→ **ACTIVITY**
Please print the line that holds "Find all instances" and each line after it to the end of the data, word for word, without any pictures.

------------------------

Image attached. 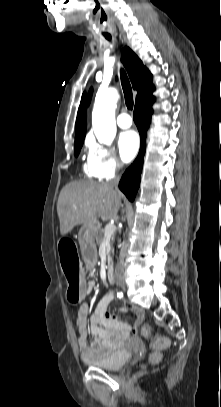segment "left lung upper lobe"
Here are the masks:
<instances>
[{"instance_id": "1", "label": "left lung upper lobe", "mask_w": 221, "mask_h": 407, "mask_svg": "<svg viewBox=\"0 0 221 407\" xmlns=\"http://www.w3.org/2000/svg\"><path fill=\"white\" fill-rule=\"evenodd\" d=\"M91 95H92V89L90 90L89 102H90V99H91Z\"/></svg>"}]
</instances>
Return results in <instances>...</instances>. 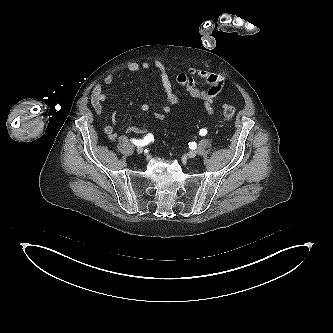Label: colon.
Masks as SVG:
<instances>
[{
    "label": "colon",
    "instance_id": "colon-1",
    "mask_svg": "<svg viewBox=\"0 0 333 333\" xmlns=\"http://www.w3.org/2000/svg\"><path fill=\"white\" fill-rule=\"evenodd\" d=\"M235 112H236V109L232 104L227 103L223 106V117H224V119H226V120L232 119L235 115Z\"/></svg>",
    "mask_w": 333,
    "mask_h": 333
}]
</instances>
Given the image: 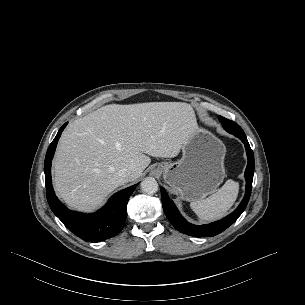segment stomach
<instances>
[{
    "mask_svg": "<svg viewBox=\"0 0 305 305\" xmlns=\"http://www.w3.org/2000/svg\"><path fill=\"white\" fill-rule=\"evenodd\" d=\"M225 145L212 133L198 128L183 144L182 158L162 162L157 170L171 190L186 201L213 193L225 178Z\"/></svg>",
    "mask_w": 305,
    "mask_h": 305,
    "instance_id": "stomach-1",
    "label": "stomach"
}]
</instances>
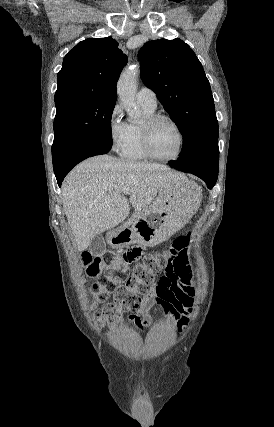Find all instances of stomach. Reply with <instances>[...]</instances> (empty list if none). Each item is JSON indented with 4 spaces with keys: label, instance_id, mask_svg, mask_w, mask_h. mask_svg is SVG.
Masks as SVG:
<instances>
[{
    "label": "stomach",
    "instance_id": "obj_1",
    "mask_svg": "<svg viewBox=\"0 0 274 427\" xmlns=\"http://www.w3.org/2000/svg\"><path fill=\"white\" fill-rule=\"evenodd\" d=\"M175 186H178L177 190ZM170 192L172 194L165 200L157 198L147 210L131 215L123 225L108 231L109 245L115 249L128 247L131 243L153 247L173 235L177 231L176 215H184L185 221H188L199 208L200 198L198 186L185 178L172 182Z\"/></svg>",
    "mask_w": 274,
    "mask_h": 427
}]
</instances>
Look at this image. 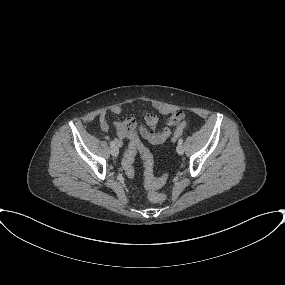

------------------------

→ **SOLUTION TO THIS TASK**
Find all instances of stomach. Reply with <instances>[...]</instances> (empty list if none). Each item is JSON indented with 4 spaces with keys: label, instance_id, mask_svg, mask_w, mask_h. mask_svg is SVG.
Masks as SVG:
<instances>
[{
    "label": "stomach",
    "instance_id": "obj_1",
    "mask_svg": "<svg viewBox=\"0 0 274 427\" xmlns=\"http://www.w3.org/2000/svg\"><path fill=\"white\" fill-rule=\"evenodd\" d=\"M175 186H178L177 190ZM170 192L172 194L165 200L157 198L147 210L131 215L123 225L108 231L109 245L115 249L128 247L131 243L153 247L173 235L177 231L176 215H184L185 221H188L199 208L200 198L198 186L185 178L172 182Z\"/></svg>",
    "mask_w": 274,
    "mask_h": 427
}]
</instances>
Look at this image. 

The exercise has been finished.